Dans l’antichambre, où il n’y avait personne, on eût dit qu’il s’agissait d’un départ. Au milieu du sens dessus dessous général, parmi toute sorte de cartons vides traînant à terre et sur les chaises, se trouvaient deux énormes malles à coins de cuivre et à clous dorés.

— Tiens ! fit avec surprise la grande Adèle, est-ce qu’elle irait aux bains de mer ?

Mais les deux élégantes malles, cette année, au lieu de leur cargaison légère de toilettes de plage, étaient bourrées d’un pêle-mêle d’objets qui soulevaient les couvercles, de nippes dont les bouts pendaient.

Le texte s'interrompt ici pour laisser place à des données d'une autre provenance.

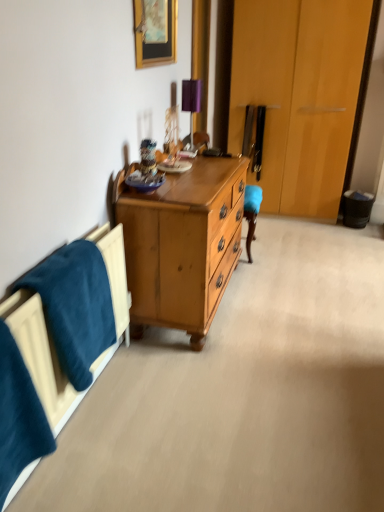 You are a GUI agent. You are given a task and a screenshot of the screen. Output one action in this format:
    pyautogui.click(x=<x>, y=<y>)
    Task: Click on the velvety blue blanket at lower left, which is the first blanket in front-to-back order
    This screenshot has width=384, height=512.
    Given the screenshot: What is the action you would take?
    pyautogui.click(x=19, y=416)

You are a GUI agent. You are given a task and a screenshot of the screen. Output one action in this format:
    pyautogui.click(x=<x>, y=<y>)
    Task: Click on the picture frame in front of the purple fabric table lamp at upper center
    This screenshot has height=512, width=384.
    Given the screenshot: What is the action you would take?
    pyautogui.click(x=155, y=32)

Is wooden picture frame at upper center not near purple fabric table lamp at upper center?

No, wooden picture frame at upper center is in close proximity to purple fabric table lamp at upper center.

Who is smaller, wooden picture frame at upper center or purple fabric table lamp at upper center?

purple fabric table lamp at upper center is smaller.

From the picture: From the image's perspective, which object appears higher, velvety blue blanket at lower left, which is the second blanket in front-to-back order, or velvety blue blanket at lower left, which is the first blanket in front-to-back order?

velvety blue blanket at lower left, which is the second blanket in front-to-back order, appears higher in the image.

In terms of size, does velvety blue blanket at lower left, which is the second blanket in front-to-back order, appear bigger or smaller than velvety blue blanket at lower left, which is the 2th blanket in back-to-front order?

In the image, velvety blue blanket at lower left, which is the second blanket in front-to-back order, appears to be larger than velvety blue blanket at lower left, which is the 2th blanket in back-to-front order.

Which is in front, point (87, 370) or point (37, 397)?

The point (37, 397) is closer.

Between velvety blue blanket at lower left, which is the second blanket in front-to-back order, and velvety blue blanket at lower left, which is the first blanket in front-to-back order, which one has smaller width?

Thinner between the two is velvety blue blanket at lower left, which is the first blanket in front-to-back order.

Looking at this image, considering the positions of objects purple fabric table lamp at upper center and velvety blue blanket at lower left, which is the second blanket in front-to-back order, in the image provided, who is behind, purple fabric table lamp at upper center or velvety blue blanket at lower left, which is the second blanket in front-to-back order,?

purple fabric table lamp at upper center is behind.

In the image, is purple fabric table lamp at upper center on the left side or the right side of velvety blue blanket at lower left, arranged as the first blanket when viewed from the back?

Based on their positions, purple fabric table lamp at upper center is located to the right of velvety blue blanket at lower left, arranged as the first blanket when viewed from the back.

Between purple fabric table lamp at upper center and velvety blue blanket at lower left, which is the second blanket in front-to-back order, which one has less height?

Standing shorter between the two is purple fabric table lamp at upper center.

Considering the positions of point (182, 102) and point (161, 31), is point (182, 102) closer or farther from the camera than point (161, 31)?

Clearly, point (182, 102) is more distant from the camera than point (161, 31).

Is purple fabric table lamp at upper center taller than wooden picture frame at upper center?

Yes, purple fabric table lamp at upper center is taller than wooden picture frame at upper center.

Is purple fabric table lamp at upper center looking in the opposite direction of wooden picture frame at upper center?

That's not correct — purple fabric table lamp at upper center is not looking away from wooden picture frame at upper center.

Considering the relative sizes of purple fabric table lamp at upper center and wooden picture frame at upper center in the image provided, is purple fabric table lamp at upper center wider than wooden picture frame at upper center?

Yes.

Find the location of a particular element. The width and height of the screenshot is (384, 512). blanket below the velvety blue blanket at lower left, arranged as the first blanket when viewed from the back (from a real-world perspective) is located at coordinates (19, 416).

Would you say velvety blue blanket at lower left, which is the first blanket in front-to-back order, is inside or outside velvety blue blanket at lower left, which is the second blanket in front-to-back order?

velvety blue blanket at lower left, which is the first blanket in front-to-back order, is not inside velvety blue blanket at lower left, which is the second blanket in front-to-back order, it's outside.

From a real-world perspective, is velvety blue blanket at lower left, which is the 2th blanket in back-to-front order, physically below velvety blue blanket at lower left, arranged as the first blanket when viewed from the back?

Yes, from a real-world perspective, velvety blue blanket at lower left, which is the 2th blanket in back-to-front order, is below velvety blue blanket at lower left, arranged as the first blanket when viewed from the back.

Is velvety blue blanket at lower left, which is the 2th blanket in back-to-front order, bigger than velvety blue blanket at lower left, arranged as the first blanket when viewed from the back?

Incorrect, velvety blue blanket at lower left, which is the 2th blanket in back-to-front order, is not larger than velvety blue blanket at lower left, arranged as the first blanket when viewed from the back.

How much distance is there between wooden picture frame at upper center and velvety blue blanket at lower left, which is the 2th blanket in back-to-front order?

wooden picture frame at upper center is 1.68 meters from velvety blue blanket at lower left, which is the 2th blanket in back-to-front order.

Is velvety blue blanket at lower left, which is the first blanket in front-to-back order, a part of wooden picture frame at upper center?

Definitely not — velvety blue blanket at lower left, which is the first blanket in front-to-back order, is not inside wooden picture frame at upper center.

From a real-world perspective, is wooden picture frame at upper center positioned over velvety blue blanket at lower left, which is the 2th blanket in back-to-front order, based on gravity?

Correct, in the physical world, wooden picture frame at upper center is higher than velvety blue blanket at lower left, which is the 2th blanket in back-to-front order.

Which object is further away from the camera taking this photo, wooden picture frame at upper center or velvety blue blanket at lower left, which is the first blanket in front-to-back order?

wooden picture frame at upper center is more distant.

Does purple fabric table lamp at upper center touch velvety blue blanket at lower left, which is the 2th blanket in back-to-front order?

No, purple fabric table lamp at upper center is not with velvety blue blanket at lower left, which is the 2th blanket in back-to-front order.

Considering the relative sizes of purple fabric table lamp at upper center and velvety blue blanket at lower left, which is the 2th blanket in back-to-front order, in the image provided, is purple fabric table lamp at upper center bigger than velvety blue blanket at lower left, which is the 2th blanket in back-to-front order,?

Incorrect, purple fabric table lamp at upper center is not larger than velvety blue blanket at lower left, which is the 2th blanket in back-to-front order.

From a real-world perspective, between purple fabric table lamp at upper center and velvety blue blanket at lower left, which is the 2th blanket in back-to-front order, who is vertically lower?

velvety blue blanket at lower left, which is the 2th blanket in back-to-front order, from a real-world perspective.

Is purple fabric table lamp at upper center oriented towards velvety blue blanket at lower left, which is the 2th blanket in back-to-front order?

No, purple fabric table lamp at upper center is not oriented towards velvety blue blanket at lower left, which is the 2th blanket in back-to-front order.

Find the location of a particular element. table lamp lying behind the wooden picture frame at upper center is located at coordinates (191, 95).

This screenshot has width=384, height=512. Find the location of `blanket above the velvety blue blanket at lower left, which is the 2th blanket in back-to-front order (from the image's perspective)`. blanket above the velvety blue blanket at lower left, which is the 2th blanket in back-to-front order (from the image's perspective) is located at coordinates (75, 306).

Considering their positions, is wooden picture frame at upper center positioned further to purple fabric table lamp at upper center than velvety blue blanket at lower left, which is the 2th blanket in back-to-front order?

velvety blue blanket at lower left, which is the 2th blanket in back-to-front order.

From the image, which object appears to be farther from purple fabric table lamp at upper center, wooden picture frame at upper center or velvety blue blanket at lower left, which is the second blanket in front-to-back order?

Based on the image, velvety blue blanket at lower left, which is the second blanket in front-to-back order, appears to be further to purple fabric table lamp at upper center.

From the image, which object appears to be nearer to velvety blue blanket at lower left, which is the first blanket in front-to-back order, purple fabric table lamp at upper center or velvety blue blanket at lower left, which is the second blanket in front-to-back order?

Among the two, velvety blue blanket at lower left, which is the second blanket in front-to-back order, is located nearer to velvety blue blanket at lower left, which is the first blanket in front-to-back order.

Based on their spatial positions, is wooden picture frame at upper center or purple fabric table lamp at upper center closer to velvety blue blanket at lower left, which is the first blanket in front-to-back order?

Based on the image, wooden picture frame at upper center appears to be nearer to velvety blue blanket at lower left, which is the first blanket in front-to-back order.

From the image, which object appears to be farther from wooden picture frame at upper center, velvety blue blanket at lower left, which is the second blanket in front-to-back order, or purple fabric table lamp at upper center?

velvety blue blanket at lower left, which is the second blanket in front-to-back order, is positioned further to the anchor wooden picture frame at upper center.

Which object lies nearer to the anchor point velvety blue blanket at lower left, which is the first blanket in front-to-back order, velvety blue blanket at lower left, arranged as the first blanket when viewed from the back, or purple fabric table lamp at upper center?

velvety blue blanket at lower left, arranged as the first blanket when viewed from the back, lies closer to velvety blue blanket at lower left, which is the first blanket in front-to-back order, than the other object.

Consider the image. When comparing their distances from wooden picture frame at upper center, does purple fabric table lamp at upper center or velvety blue blanket at lower left, which is the 2th blanket in back-to-front order, seem further?

The object further to wooden picture frame at upper center is velvety blue blanket at lower left, which is the 2th blanket in back-to-front order.

Looking at the image, which one is located closer to purple fabric table lamp at upper center, velvety blue blanket at lower left, which is the first blanket in front-to-back order, or wooden picture frame at upper center?

wooden picture frame at upper center is closer to purple fabric table lamp at upper center.

In order to click on blanket that lies between wooden picture frame at upper center and velvety blue blanket at lower left, which is the first blanket in front-to-back order, from top to bottom in this screenshot , I will do `click(75, 306)`.

The image size is (384, 512). Find the location of `table lamp between wooden picture frame at upper center and velvety blue blanket at lower left, which is the second blanket in front-to-back order, vertically`. table lamp between wooden picture frame at upper center and velvety blue blanket at lower left, which is the second blanket in front-to-back order, vertically is located at coordinates (191, 95).

Locate an element on the screen. Image resolution: width=384 pixels, height=512 pixels. blanket positioned between velvety blue blanket at lower left, which is the 2th blanket in back-to-front order, and purple fabric table lamp at upper center from near to far is located at coordinates (75, 306).

Where is `table lamp between wooden picture frame at upper center and velvety blue blanket at lower left, which is the first blanket in front-to-back order, in the vertical direction`? table lamp between wooden picture frame at upper center and velvety blue blanket at lower left, which is the first blanket in front-to-back order, in the vertical direction is located at coordinates (191, 95).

Il s’agissait sans doute de quelque plus long voyage que celui de Dieppe ou de Trouville. Des gravures encadrées avaient même été enlevées de leur clou.

— On dirait plutôt un déménagement, remarqua Marie la frisée.

Par la porte ouverte de la cuisine, on retrouvait le même désarroi autour du fourneau éteint dont les cendres coulaient. Quelque chose d’extraordinaire avait bouleversé jusqu’à la vaisselle, jonché le carreau d’assiettes sales, de vieux os de poulet, d’épluchures, de bouteilles de Champagne vides.

Et elles restaient toutes quatre indécises, se consultant du regard, n’osant trop ni sonner, ni entrer. À la fin, la grande Adèle, toujours Miss au bras, se décida à écarter une malle pour aller frapper à la porte du salon. Puis, elles sonnèrent et frappèrent en même temps. Miss poussait de légers jappements.